» Activity
Go through the entries below and collect each line with the string "weekday" in it.

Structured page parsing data
□ □ □ □ □

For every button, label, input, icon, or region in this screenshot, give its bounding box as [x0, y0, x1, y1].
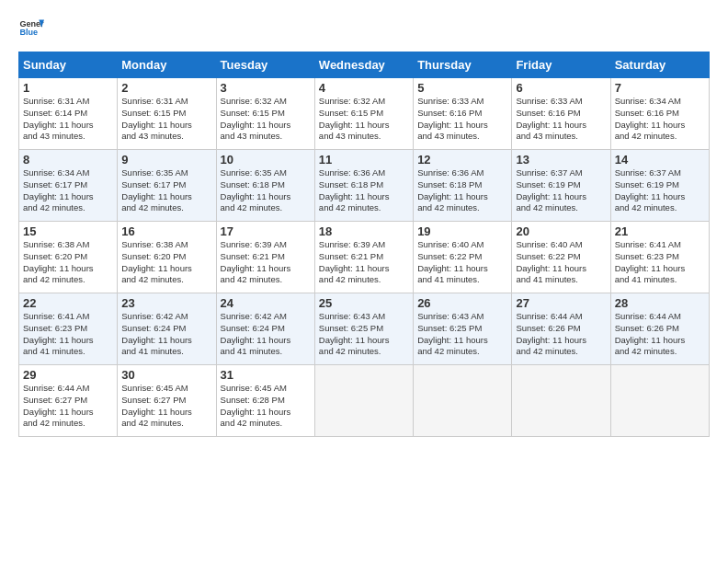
- day-info: Sunrise: 6:34 AMSunset: 6:17 PMDaylight:…: [23, 167, 113, 214]
- day-number: 21: [615, 224, 705, 238]
- day-info: Sunrise: 6:33 AMSunset: 6:16 PMDaylight:…: [516, 96, 606, 143]
- day-number: 5: [417, 81, 507, 95]
- day-info: Sunrise: 6:43 AMSunset: 6:25 PMDaylight:…: [319, 311, 409, 358]
- weekday-header-row: SundayMondayTuesdayWednesdayThursdayFrid…: [19, 52, 710, 78]
- day-info: Sunrise: 6:36 AMSunset: 6:18 PMDaylight:…: [319, 167, 409, 214]
- day-info: Sunrise: 6:44 AMSunset: 6:27 PMDaylight:…: [23, 383, 113, 430]
- day-number: 10: [221, 153, 311, 167]
- day-info: Sunrise: 6:39 AMSunset: 6:21 PMDaylight:…: [221, 239, 311, 286]
- calendar-day: 28Sunrise: 6:44 AMSunset: 6:26 PMDayligh…: [610, 293, 709, 365]
- calendar-day: 29Sunrise: 6:44 AMSunset: 6:27 PMDayligh…: [19, 365, 118, 437]
- day-number: 22: [23, 296, 113, 310]
- calendar-week-3: 15Sunrise: 6:38 AMSunset: 6:20 PMDayligh…: [19, 222, 710, 293]
- calendar-day: 25Sunrise: 6:43 AMSunset: 6:25 PMDayligh…: [314, 293, 413, 365]
- day-number: 1: [23, 81, 113, 95]
- calendar-day: [610, 365, 709, 437]
- day-info: Sunrise: 6:44 AMSunset: 6:26 PMDaylight:…: [615, 311, 705, 358]
- day-info: Sunrise: 6:43 AMSunset: 6:25 PMDaylight:…: [417, 311, 507, 358]
- calendar-day: 18Sunrise: 6:39 AMSunset: 6:21 PMDayligh…: [314, 222, 413, 293]
- day-number: 12: [417, 153, 507, 167]
- calendar-day: 10Sunrise: 6:35 AMSunset: 6:18 PMDayligh…: [216, 150, 314, 222]
- calendar-day: 20Sunrise: 6:40 AMSunset: 6:22 PMDayligh…: [512, 222, 610, 293]
- day-number: 8: [23, 153, 113, 167]
- day-number: 30: [121, 368, 211, 382]
- calendar-day: [512, 365, 610, 437]
- day-number: 9: [121, 153, 211, 167]
- calendar-day: 2Sunrise: 6:31 AMSunset: 6:15 PMDaylight…: [118, 78, 216, 150]
- calendar-week-5: 29Sunrise: 6:44 AMSunset: 6:27 PMDayligh…: [19, 365, 710, 437]
- weekday-header-tuesday: Tuesday: [216, 52, 314, 78]
- day-number: 26: [417, 296, 507, 310]
- day-number: 16: [121, 224, 211, 238]
- day-number: 18: [319, 224, 409, 238]
- calendar-day: 14Sunrise: 6:37 AMSunset: 6:19 PMDayligh…: [610, 150, 709, 222]
- weekday-header-friday: Friday: [512, 52, 610, 78]
- day-number: 28: [615, 296, 705, 310]
- day-info: Sunrise: 6:35 AMSunset: 6:18 PMDaylight:…: [221, 167, 311, 214]
- day-number: 23: [121, 296, 211, 310]
- calendar-day: [314, 365, 413, 437]
- day-number: 19: [417, 224, 507, 238]
- day-number: 31: [221, 368, 311, 382]
- day-info: Sunrise: 6:31 AMSunset: 6:15 PMDaylight:…: [121, 96, 211, 143]
- weekday-header-monday: Monday: [118, 52, 216, 78]
- calendar-week-2: 8Sunrise: 6:34 AMSunset: 6:17 PMDaylight…: [19, 150, 710, 222]
- day-info: Sunrise: 6:38 AMSunset: 6:20 PMDaylight:…: [23, 239, 113, 286]
- day-number: 27: [516, 296, 606, 310]
- weekday-header-saturday: Saturday: [610, 52, 709, 78]
- day-info: Sunrise: 6:34 AMSunset: 6:16 PMDaylight:…: [615, 96, 705, 143]
- calendar-day: 9Sunrise: 6:35 AMSunset: 6:17 PMDaylight…: [118, 150, 216, 222]
- calendar-day: 7Sunrise: 6:34 AMSunset: 6:16 PMDaylight…: [610, 78, 709, 150]
- calendar-day: 26Sunrise: 6:43 AMSunset: 6:25 PMDayligh…: [414, 293, 512, 365]
- calendar-day: 15Sunrise: 6:38 AMSunset: 6:20 PMDayligh…: [19, 222, 118, 293]
- calendar-day: 6Sunrise: 6:33 AMSunset: 6:16 PMDaylight…: [512, 78, 610, 150]
- day-number: 7: [615, 81, 705, 95]
- day-number: 13: [516, 153, 606, 167]
- calendar-table: SundayMondayTuesdayWednesdayThursdayFrid…: [18, 52, 710, 437]
- calendar-week-4: 22Sunrise: 6:41 AMSunset: 6:23 PMDayligh…: [19, 293, 710, 365]
- calendar-day: 21Sunrise: 6:41 AMSunset: 6:23 PMDayligh…: [610, 222, 709, 293]
- calendar-day: 11Sunrise: 6:36 AMSunset: 6:18 PMDayligh…: [314, 150, 413, 222]
- day-number: 25: [319, 296, 409, 310]
- calendar-day: 22Sunrise: 6:41 AMSunset: 6:23 PMDayligh…: [19, 293, 118, 365]
- calendar-day: 23Sunrise: 6:42 AMSunset: 6:24 PMDayligh…: [118, 293, 216, 365]
- weekday-header-wednesday: Wednesday: [314, 52, 413, 78]
- calendar-day: 19Sunrise: 6:40 AMSunset: 6:22 PMDayligh…: [414, 222, 512, 293]
- day-info: Sunrise: 6:44 AMSunset: 6:26 PMDaylight:…: [516, 311, 606, 358]
- day-info: Sunrise: 6:45 AMSunset: 6:27 PMDaylight:…: [121, 383, 211, 430]
- calendar-day: 16Sunrise: 6:38 AMSunset: 6:20 PMDayligh…: [118, 222, 216, 293]
- day-info: Sunrise: 6:41 AMSunset: 6:23 PMDaylight:…: [23, 311, 113, 358]
- day-number: 2: [121, 81, 211, 95]
- day-number: 3: [221, 81, 311, 95]
- calendar-day: 8Sunrise: 6:34 AMSunset: 6:17 PMDaylight…: [19, 150, 118, 222]
- day-info: Sunrise: 6:45 AMSunset: 6:28 PMDaylight:…: [221, 383, 311, 430]
- calendar-week-1: 1Sunrise: 6:31 AMSunset: 6:14 PMDaylight…: [19, 78, 710, 150]
- day-number: 20: [516, 224, 606, 238]
- day-info: Sunrise: 6:38 AMSunset: 6:20 PMDaylight:…: [121, 239, 211, 286]
- day-info: Sunrise: 6:32 AMSunset: 6:15 PMDaylight:…: [319, 96, 409, 143]
- day-number: 11: [319, 153, 409, 167]
- day-info: Sunrise: 6:42 AMSunset: 6:24 PMDaylight:…: [121, 311, 211, 358]
- calendar-day: 5Sunrise: 6:33 AMSunset: 6:16 PMDaylight…: [414, 78, 512, 150]
- day-info: Sunrise: 6:36 AMSunset: 6:18 PMDaylight:…: [417, 167, 507, 214]
- day-info: Sunrise: 6:42 AMSunset: 6:24 PMDaylight:…: [221, 311, 311, 358]
- day-info: Sunrise: 6:40 AMSunset: 6:22 PMDaylight:…: [417, 239, 507, 286]
- day-number: 29: [23, 368, 113, 382]
- calendar-day: 30Sunrise: 6:45 AMSunset: 6:27 PMDayligh…: [118, 365, 216, 437]
- weekday-header-thursday: Thursday: [414, 52, 512, 78]
- calendar-day: 4Sunrise: 6:32 AMSunset: 6:15 PMDaylight…: [314, 78, 413, 150]
- day-number: 24: [221, 296, 311, 310]
- day-info: Sunrise: 6:37 AMSunset: 6:19 PMDaylight:…: [615, 167, 705, 214]
- day-number: 6: [516, 81, 606, 95]
- day-info: Sunrise: 6:35 AMSunset: 6:17 PMDaylight:…: [121, 167, 211, 214]
- day-number: 17: [221, 224, 311, 238]
- day-info: Sunrise: 6:32 AMSunset: 6:15 PMDaylight:…: [221, 96, 311, 143]
- day-info: Sunrise: 6:39 AMSunset: 6:21 PMDaylight:…: [319, 239, 409, 286]
- day-info: Sunrise: 6:33 AMSunset: 6:16 PMDaylight:…: [417, 96, 507, 143]
- day-info: Sunrise: 6:40 AMSunset: 6:22 PMDaylight:…: [516, 239, 606, 286]
- svg-text:Blue: Blue: [19, 28, 38, 37]
- day-info: Sunrise: 6:37 AMSunset: 6:19 PMDaylight:…: [516, 167, 606, 214]
- calendar-day: 12Sunrise: 6:36 AMSunset: 6:18 PMDayligh…: [414, 150, 512, 222]
- calendar-day: 24Sunrise: 6:42 AMSunset: 6:24 PMDayligh…: [216, 293, 314, 365]
- page-header: General Blue: [18, 15, 710, 40]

□ □ □ □ □

» Output of the task
- weekday-header-row: SundayMondayTuesdayWednesdayThursdayFrid…: [19, 52, 710, 78]
- weekday-header-tuesday: Tuesday: [216, 52, 314, 78]
- weekday-header-friday: Friday: [512, 52, 610, 78]
- weekday-header-monday: Monday: [118, 52, 216, 78]
- weekday-header-saturday: Saturday: [610, 52, 709, 78]
- weekday-header-wednesday: Wednesday: [314, 52, 413, 78]
- weekday-header-thursday: Thursday: [414, 52, 512, 78]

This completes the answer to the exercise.